Code needing update:
fsi_policy_default_values = {
policyEffect = jsonencode({ value = var.policy_effect })
allowedLocationsForConfidentialComputing = jsonencode({ value = var.allowed_locations_for_confidential_computing })
allowedLocations = jsonencode({ value = var.allowed_locations })
ddosProtectionPlanId = jsonencode({ value = "/subscriptions/00000000-0000-0000-0000-000000000000/resourceGroups/placeholder/providers/Microsoft.Network/ddosProtectionPlans/placeholder" })
ddosProtectionPlanEffect = jsonencode({ value = var.deploy_ddos_protection ? "Audit" : "Disabled" })

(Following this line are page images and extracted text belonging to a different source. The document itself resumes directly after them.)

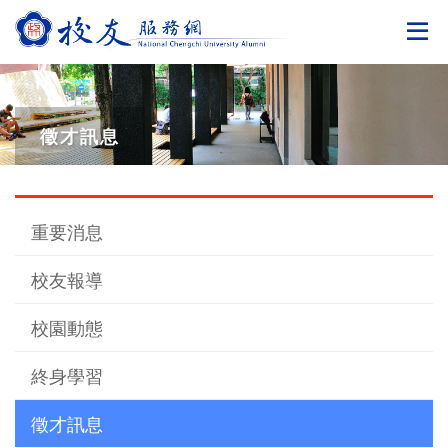
切
徵才訊息
重要消息
校友報導
校園動態
終身學習
徵才訊息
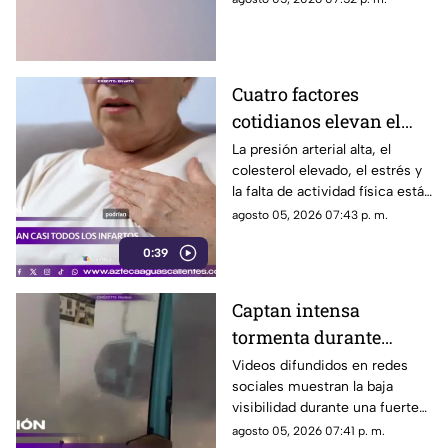
identidad y la expresión
personal
Cuatro factores
cotidianos elevan el
riesgo de infarto
La presión arterial alta, el
colesterol elevado, el estrés y
la falta de actividad física están
entre los principales factores
agosto 05, 2026 07:43 p. m.
asociados al infarto
0:39
Captan intensa
tormenta durante
recorrido del Cablebús
Videos difundidos en redes
sociales muestran la baja
en CDMX
visibilidad durante una fuerte
lluvia registrada en la Ciudad
agosto 05, 2026 07:41 p. m.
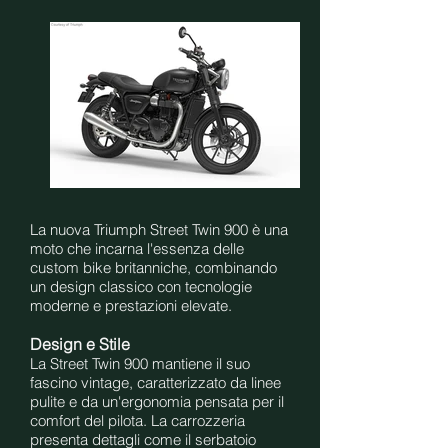
La nuova Triumph Street Twin 900 è una
moto che incarna l'essenza delle
custom bike britanniche, combinando
un design classico con tecnologie
moderne e prestazioni elevate.
Design e Stile
La Street Twin 900 mantiene il suo
fascino vintage, caratterizzato da linee
pulite e da un'ergonomia pensata per il
comfort del pilota. La carrozzeria
presenta dettagli come il serbatoio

emailSecurityContact = jsonencode({ value = var.ms_defender_for_cloud_email_security_contact })
logAnalyticsWorkspaceId = jsonencode({ value = "/subscriptions/00000000-0000-0000-0000-000000000000/resourcegroups/placeholder/providers/Microsoft.OperationalInsights/workspaces/placeholder-la" })
}
Below is an example of where to locate the DDOS Protection Plan & Log Analytics Workspace IDs from the Financial Services Industry starter module terrafrom output. The output will be displayed after the deployment has completed:
Apply complete! Resources: 862 added, 0 changed, 0 destroyed.
Outputs:
dashboard_info = <<EOT
Now your compliance dashboard is ready for you to get insights. If you want to learn more, please click the following link.

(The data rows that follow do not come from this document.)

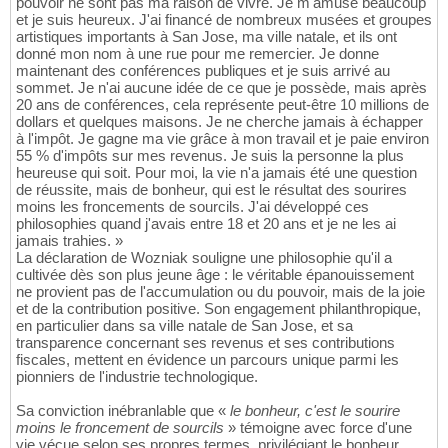
pouvoir ne sont pas ma raison de vivre. Je m'amuse beaucoup
et je suis heureux. J'ai financé de nombreux musées et groupes
artistiques importants à San Jose, ma ville natale, et ils ont
donné mon nom à une rue pour me remercier. Je donne
maintenant des conférences publiques et je suis arrivé au
sommet. Je n'ai aucune idée de ce que je possède, mais après
20 ans de conférences, cela représente peut-être 10 millions de
dollars et quelques maisons. Je ne cherche jamais à échapper
à l'impôt. Je gagne ma vie grâce à mon travail et je paie environ
55 % d'impôts sur mes revenus. Je suis la personne la plus
heureuse qui soit. Pour moi, la vie n'a jamais été une question
de réussite, mais de bonheur, qui est le résultat des sourires
moins les froncements de sourcils. J'ai développé ces
philosophies quand j'avais entre 18 et 20 ans et je ne les ai
jamais trahies. »
La déclaration de Wozniak souligne une philosophie qu'il a
cultivée dès son plus jeune âge : le véritable épanouissement
ne provient pas de l'accumulation ou du pouvoir, mais de la joie
et de la contribution positive. Son engagement philanthropique,
en particulier dans sa ville natale de San Jose, et sa
transparence concernant ses revenus et ses contributions
fiscales, mettent en évidence un parcours unique parmi les
pionniers de l'industrie technologique.
Sa conviction inébranlable que «
le bonheur, c'est le sourire
moins le froncement de sourcils
» témoigne avec force d'une
vie vécue selon ses propres termes, privilégiant le bonheur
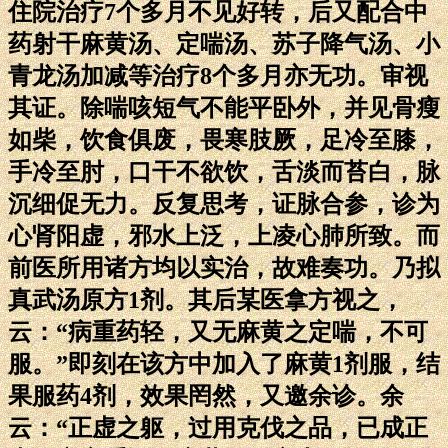
住院治疗7个多月不见好转，后又配合中
药射干麻黄汤、定喘汤、苏子降气汤、小
青龙汤加减等治疗8个多月亦无功。审视
其证。除喘咳短气不能平卧外，并见骨瘦
如柴，饮食俱废，畏寒肢厥，足冷至膝，
手冷至肘，口干不欲饮，舌淡而苔白，脉
沉细促无力。反复思考，证脉合参，诊为
心肾阳虚，邪水上泛，上凌心肺所致。而
前医所用诸方均以实治，故难奏功。乃拟
真武汤原方1剂。其后某医拿方视之，
云：“病重药轻，又无麻黄之定喘，不可
服。”即刻在该方中加入了麻黄1剂服，结
果服药4剂，效果罔然，又邀余诊。余
云：“正虚之躯，过用克伐之品，已成正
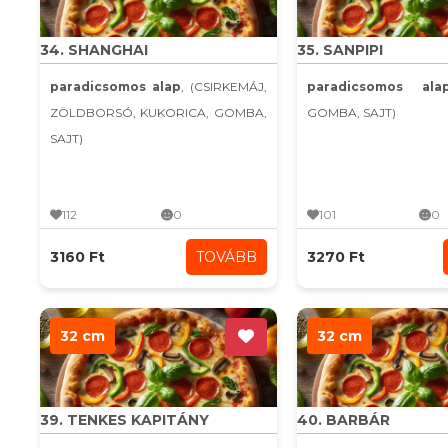
34. SHANGHAI
35. SANPIPI
paradicsomos alap
, (CSIRKEMÁJ,
paradicsomos ala
ZÖLDBORSÓ, KUKORICA, GOMBA,
GOMBA, SAJT)
SAJT)
112
0
101
0
3160 Ft
TOVÁBB
3270 Ft
32 cm
32 cm
39. TENKES KAPITÁNY
40. BARBÁR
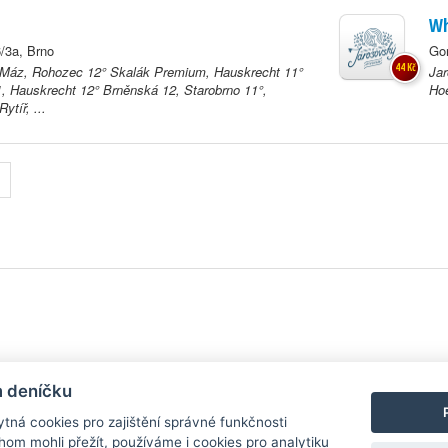
Wh
6/3a, Brno
Gor
44 Kč
 Máz, Rohozec 12° Skalák Premium, Hauskrecht 11°
Jar
, Hauskrecht 12° Brněnská 12, Starobrno 11°,
Ho
ytíř, ...
y
| Aplikace pro
Android
/
iPhone
|
Nápověda
|
Nastavení cookies
|
Kontakt
m deníčku
tná cookies pro zajištění správné funkčnosti
hom mohli přežít, používáme i cookies pro analytiku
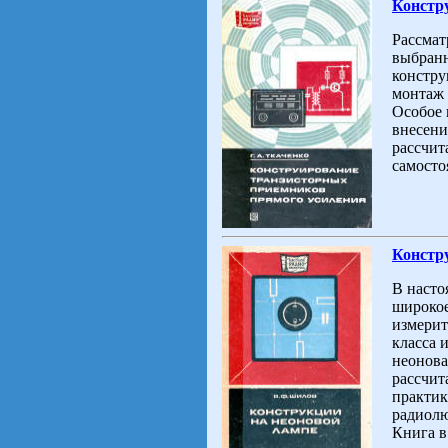
Констр
Рассмат
выбранн
констру
монтаж 
Особое 
внесени
рассчит
самосто
Констру
В насто
широкое
измерит
класса 
неонова
рассчит
практик
радиолю
Книга в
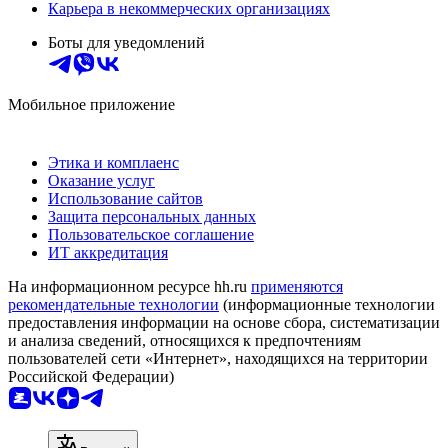
Карьера в некоммерческих организациях
Боты для уведомлений
Мобильное приложение
Этика и комплаенс
Оказание услуг
Использование сайтов
Защита персональных данных
Пользовательское соглашение
ИТ аккредитация
На информационном ресурсе hh.ru
применяются
рекомендательные технологии
(информационные технологии
предоставления информации на основе сбора, систематизации
и анализа сведений, относящихся к предпочтениям
пользователей сети «Интернет», находящихся на территории
Российской Федерации)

https://portal.azure.com/#@mcfsdev2.onmicrosoft.com/dashboard/arm/subscriptions/93885fa7-00a2-4778-b3b9-beb9101be8bf/resourceGroups/sd53-rg-dashboards-eastus/providers/Microsoft.Portal/dashboards/sd53-financial-services-industry-dashboard-eastus
EOT
management_group_info = <<EOT
If you want to learn more about your management group, please click the following link.
https://portal.azure.com/#view/Microsoft_Azure_Resources/ManagmentGroupDrilldownMenuBlade/~/overview/tenantId/7ee5fd88-0678-40e2-8af3-2b3c606a90ed/mgId/sd53/mgDisplayName/FSI%20Landing%20Zone/mgCanAddOrMoveSubscription~/true/mgParentAccessLevel/Owner/defaultMenuItemId/overview/drillDownMode~/true
EOT
resource_ids = {
"ddos_protection_plan" = "/subscriptions/a18a9c28-c2a3-4c1a-920c-ab4c457a2644/resourceGroups/sd53-rg-hub-network-eastus/providers/Microsoft.Network/ddosProtectionPlans/sd53-ddos-plan"
"log_analytics_workspace" = "/subscriptions/93885fa7-00a2-4778-b3b9-beb9101be8bf/resourceGroups/sd53-rg-logging-eastus/providers/Microsoft.OperationalInsights/workspaces/sd53-log-analytics-eastus"
}
subscription_ids = {
"connectivity" = "a18a9c28-c2a3-4c1a-920c-ab4c457a2644"
"identity" = "e2306443-e276-4b50-be14-cf7dacf30a23"
"management" = "93885fa7-00a2-4778-b3b9-beb9101be8bf"
}
After the update, Run Deploy-Accelerator command from phase 2 and then continue with phase 3
3. Users might observe a conflict between confidential computing and data residency for Allowed Locations
Financial Services Industry uses policy exemptions for the confidential computing policies for policy definition reference IDs “AllowedLocationsForResourceGroups” and “AllowedLocations” to mitigate these potential conflicts.
Update the inputs file or any other changes
Run Deploy-Accelerator command from phase 2 and then continue with phase 3
Exceptions:
If a user toggles the Networking resources, such as Deploy Hub Network, the TF will attempt to destroy all the Networking resources. Users needs to manually go and destroy them as terraform will fail to do so.